Stop Government Subsidies for "Green" Jobs!

There are many who promote ethanol as the biofuel green savior of the world's fuel needs. The solution seems particularly attractive to mega farms, who receive substantial subsidies for corn-ethanol production.

It appears that most legislators see growing corn as simple as pumping oil or gas from the ground, not realizing the amount of energy and chemicals needed for its production. Expert opinions claim a 1-to-1 ratio (or worse), achieving no positive energy outcome from the input. While ethanol may be somewhat kinder on the environment than petroleum, its production is not so, with the nitrogen needs being most problematic. Those high-nitrogen fertilizers and pesticides used in corn production are never completely absorbed by the plants and the rest goes into our underground water supply. The runoff eventually accumulates in rivers, like the Mississippi, which empties this leftover nitrogen soup into the gulf of Mexico, enlarging the already New Jersey State sized "dead zone" where aquatic life no longer exists.

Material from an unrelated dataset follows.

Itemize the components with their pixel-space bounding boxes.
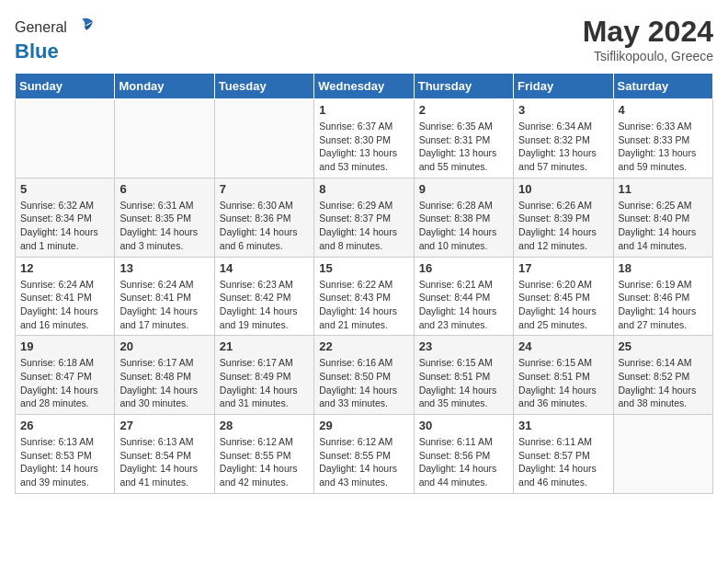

The US goal for biofuel by 2017 is 35 billion gallons, and yet if achieved would only displace 3.5 percent of gasoline use. To meet this goal, the entire US corn crop would need to be used, taking away from the world's poor a food source that will triple in need by 2050. The price of corn recently doubled due to the demand for corn for ethanol production.

While being applauded as a green solution, its promotion as an answer to our energy needs only brings about greater destruction of land cleared of carbon absorbing trees, the destruction of animal habitats, and ignoring the water intensive needs for growing on the scale proposed. The idea that biofuel can be an overall solution is masked and made palatable by its allegedly green nature and promotion as a green answer for use in our allegedly green cars and in our allegedly green homes, when in fact it is a concept that will only become more unwieldy and detrimental in the future.

This grasping at straws approach will only eventuate in the straw that will break the proverbial camel's back. Morris Berman notes that, "An idea is something you have; an ideology is something that has you." At this time, it would seem the biofuel fad has a hold on consumers and politicians, all acquiescing with a green fervor. And the farmers are exploiting this fervor at the expense of the taxpayer, the environment, and future generations.

If something is so impractical and expensive (ie ethanol and other biofuels, solar- and wind-powered electricity, hybrid and electric cars, etc.) that it must be federally mandated or subsidized, it is not worth pursuing! In fact, these allegedly green technologies are very anti-green, having serious adverse economic and environmental effects, and must be abandoned. If a crop or product or service (ie ethanol, solar/wind power, public transit, wages, etc.) cannot succeed without government subsidies or price/wage supports, it is not inherently viable and must be allowed to fail in the market place. (In 2007, American taxpayers subsidized government-preferred energy sources to the tune of nearly $17 billion!)

I am unalterably opposed to politicians using my tax money to support marketplace failures! Congress must take immediate and aggressive steps to eliminate subsidies and mandates for all technologies that are not viable in a free market. And, of course, if a technology is viable in a free market, it needs no subsidies nor mandates.

1 comment:

  1. Another of Obama's dream "green" investments collapsed this month -- exactly in the month some experts predicted. Solyndra, a manufacturer of solar panels, closed its doors after obtaining a half-billion dollar infusion of taxpayer money. See Jon Stewart's analysis at

    Government central planners must immediately stop using taxpayer money to force products and services into the marketplace. Only free-market forces can introduce new products and services efficiently and wisely. Politicians, bureaucrats, and other central planners cannot.